Modeling the Full Translation Dataset

billingsmoore · November 12, 2024, 10:13pm

Modeling the Full Translation Dataset

Summary

Following results from ’ A First Look at Topic Modeling for the Translation Dataset’, topic modeling was conducted the full translation dataset openpecha/cleaned_MT_v1.0.2. The results of this can be seen below.

Explanation of Cluster Labels

Most clusters are label according to a brief list of topics that are contained in the cluster.

Clusters whose labels are of the form “label” are clusters composed predominantly of texts which are just the the text in the label. For example, the cluster “3.” contains almost exclusively elements of the dataset where the entirety of the target sentence is “3.”

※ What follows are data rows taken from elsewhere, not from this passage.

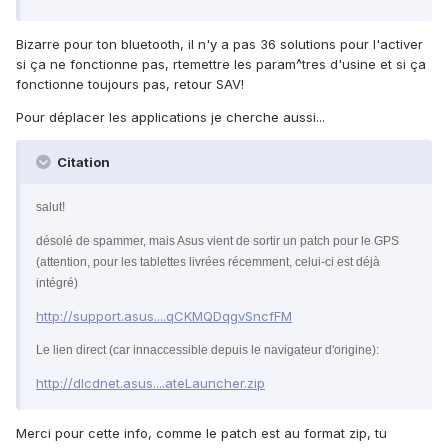
Bizarre pour ton bluetooth, il n'y a pas 36 solutions pour l'activer
si ça ne fonctionne pas, rtemettre les param^tres d'usine et si ça
fonctionne toujours pas, retour SAV!
Pour déplacer les applications je cherche aussi...
Citation
salut!
désolé de spammer, mais Asus vient de sortir un patch pour le GPS
(attention, pour les tablettes livrées récemment, celui-ci est déjà
intégré)
http://support.asus....qCKMQDqgvSncfFM
Le lien direct (car innaccessible depuis le navigateur d'origine):
http://dlcdnet.asus....ateLauncher.zip
Merci pour cette info, comme le patch est au format zip, tu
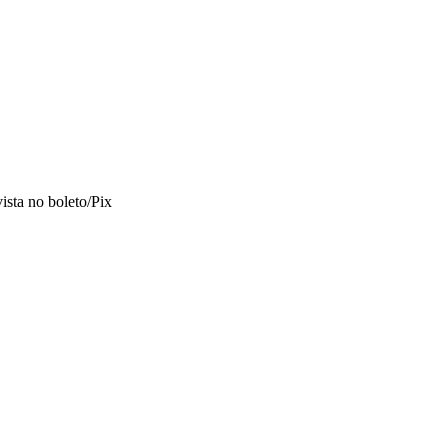
vista no boleto/Pix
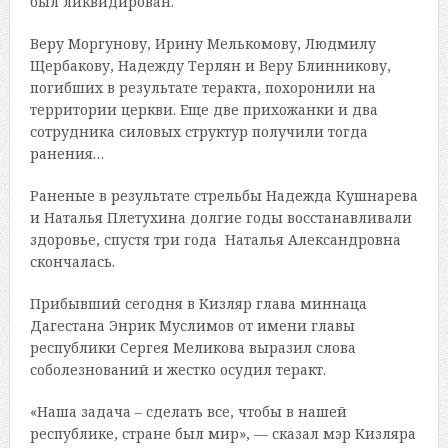
был ликвидирован.
Веру Моргунову, Ирину Мелькомову, Людмилу
Щербакову, Надежду Терлян и Веру Блинникову,
погибших в результате теракта, похоронили на
территории церкви. Еще две прихожанки и два
сотрудника силовых структур получили тогда
ранения…
Раненые в результате стрельбы Надежда Кушнарева
и Наталья Плетухина долгие годы восстанавливали
здоровье, спустя три года Наталья Александровна
скончалась.
Прибывший сегодня в Кизляр глава миннаца
Дагестана Энрик Муслимов от имени главы
республики Сергея Меликова выразил слова
соболезнований и жестко осудил теракт.
«Наша задача – сделать все, чтобы в нашей
республике, стране был мир», — сказал мэр Кизляра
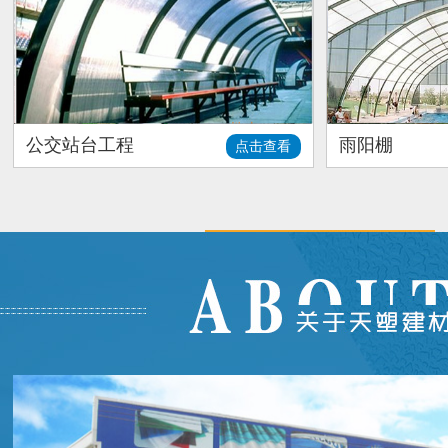
公交站台工程
雨阳棚
点击查看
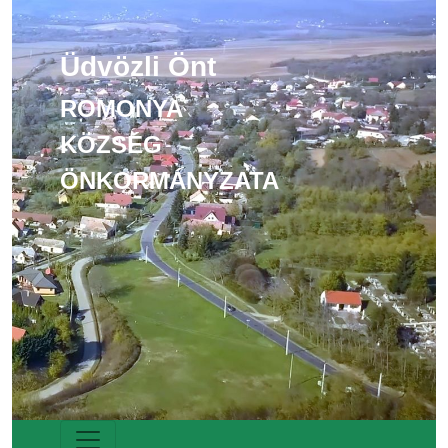
Üdvözli Önt
ROMONYA
KÖZSÉG
ÖNKORMÁNYZATA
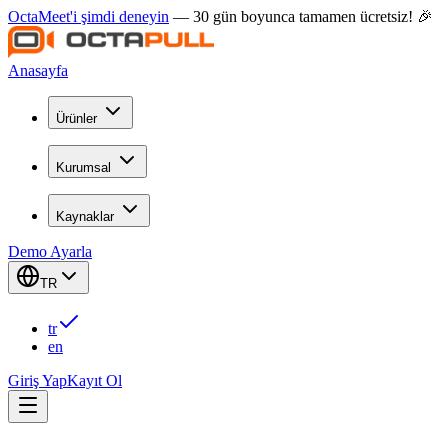
OctaMeet'i şimdi deneyin
— 30 gün boyunca tamamen ücretsiz! 🎉
Anasayfa
Ürünler
Kurumsal
Kaynaklar
Demo Ayarla
TR
tr
en
Giriş Yap
Kayıt Ol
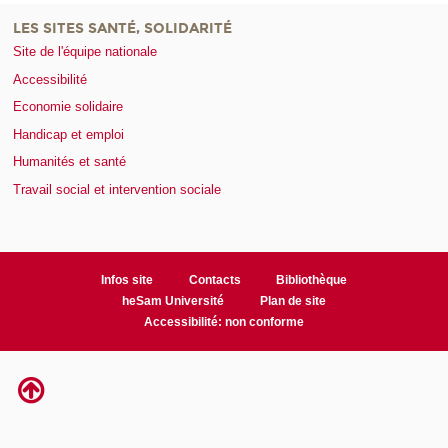
LES SITES SANTÉ, SOLIDARITÉ
Site de l'équipe nationale
Accessibilité
Economie solidaire
Handicap et emploi
Humanités et santé
Travail social et intervention sociale
Infos site
Contacts
Bibliothèque
heSam Université
Plan de site
Accessibilité: non conforme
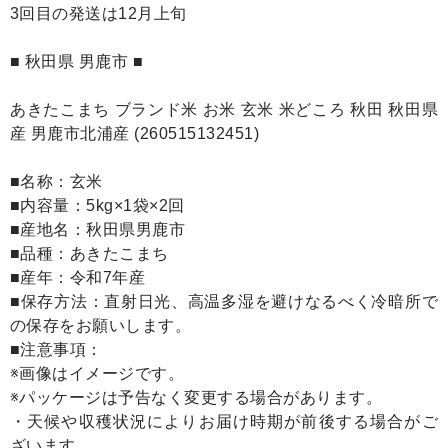
3回目の発送は12月上旬
■ 秋田県 男鹿市 ■
あきたこまち ブランド米 お米 玄米 米どころ 秋田 秋田県
産 男鹿市北浦産 (260515132451)
■名称：玄米
■内容量：5kg×1袋×2回
■産地名：秋田県男鹿市
■品種：あきたこまち
■産年：令和7年産
■保存方法：直射日光、高温多湿を避けなるべく冷暗所で
の保存をお願いします。
■注意事項：
※画像はイメージです。
※パッケージは予告なく変更する場合があります。
・天候や収穫状況によりお届け時期が前後する場合がご
ざいます。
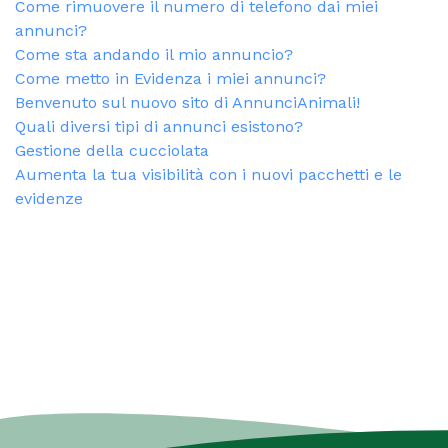
Come rimuovere il numero di telefono dai miei
annunci?
Come sta andando il mio annuncio?
Come metto in Evidenza i miei annunci?
Benvenuto sul nuovo sito di AnnunciAnimali!
Quali diversi tipi di annunci esistono?
Gestione della cucciolata
Aumenta la tua visibilità con i nuovi pacchetti e le
evidenze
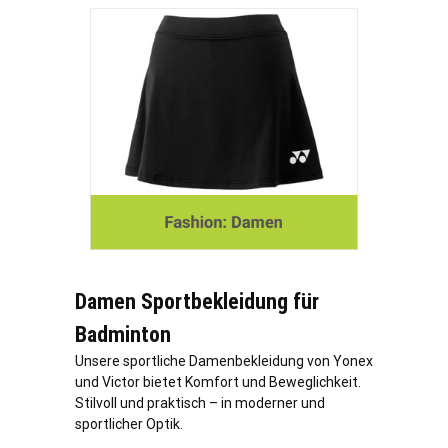
Damen Sportbekleidung für
Badminton
Unsere sportliche Damenbekleidung von Yonex
und Victor bietet Komfort und Beweglichkeit.
Stilvoll und praktisch – in moderner und
sportlicher Optik.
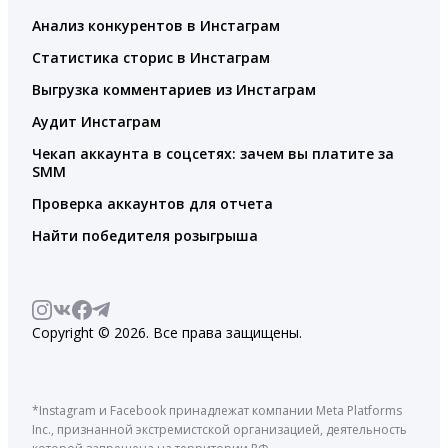
Анализ конкурентов в Инстаграм
Статистика сторис в Инстаграм
Выгрузка комментариев из Инстаграм
Аудит Инстаграм
Чекап аккаунта в соцсетях: зачем вы платите за
SMM
Проверка аккаунтов для отчета
Найти победителя розыгрыша
Copyright © 2026. Все права защищены.
*Instagram и Facebook принадлежат компании Meta Platforms
Inc., признанной экстремистской организацией, деятельность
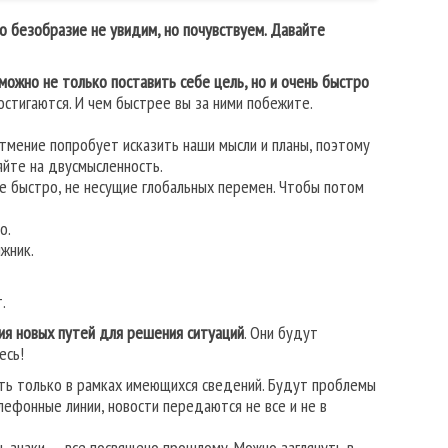
то безобразие не увидим, но почувствуем. Давайте
ожно не только поставить себе цель, но и очень быстро
стигаются. И чем быстрее вы за ними побежите.
атмение попробует исказить наши мысли и планы, поэтому
яйте на двусмысленность.
е быстро, не несущие глобальных перемен. Чтобы потом
о.
ыжник.
.
ия новых путей для решения ситуаций
. Они будут
есь!
ать только в рамках имеющихся сведений. Будут проблемы
ефонные линии, новости передаются не все и не в
, знаки — все посвящено прошлому. Можно заглянуть в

Clusters whose labels are of the form [label] contain texts that are described by the label but are not necessarily about the label. For example [Numerical Section Headers] contains texts which are themselves numerical section headers (i.e. ‘2.3.2.2.3’).

Elements of the dataset whose source text was readily identifiable are given as [Author, Title]. For example, [Dickens, A Christmas Carol] contains sentences from ‘A Christmas Carol’ by Charles Dickens.

Brief Analysis

We can see that the overwhelming majority of texts are Buddhist in nature. These are not well differentiated here in part because of the presence of extreme outliers in the dataset.

Junk Data

These outliers are partially junk data that can and should be removed from the dataset. For example, [Roman Numerals] contains texts whose entire target sentence consists exclusively of Roman numerals. These and other clusters (i.e. “3.”, “4”) may also indicate problems in the machine alignment more generally, as they are likely the result of programmatically splitting source texts at punctuation, which may not accurately reflect the Tibetan input sentence.

Other problematic clusters include [Contains Tibetan] which consists of elements whose target sentence in English contains Tibetan. These are primarily from language learning texts. As well as “Yes” and “No.” which contain primarily target sentences that consist only of the word “yes” or “no” respectively.

Fiction

In addition to [Dickens, A Christmas Carol], the dataset features (visible on the bottom right of the visualization above) a number of pieces of literary fiction, including stories from Harry Potter and Sherlock Holmes.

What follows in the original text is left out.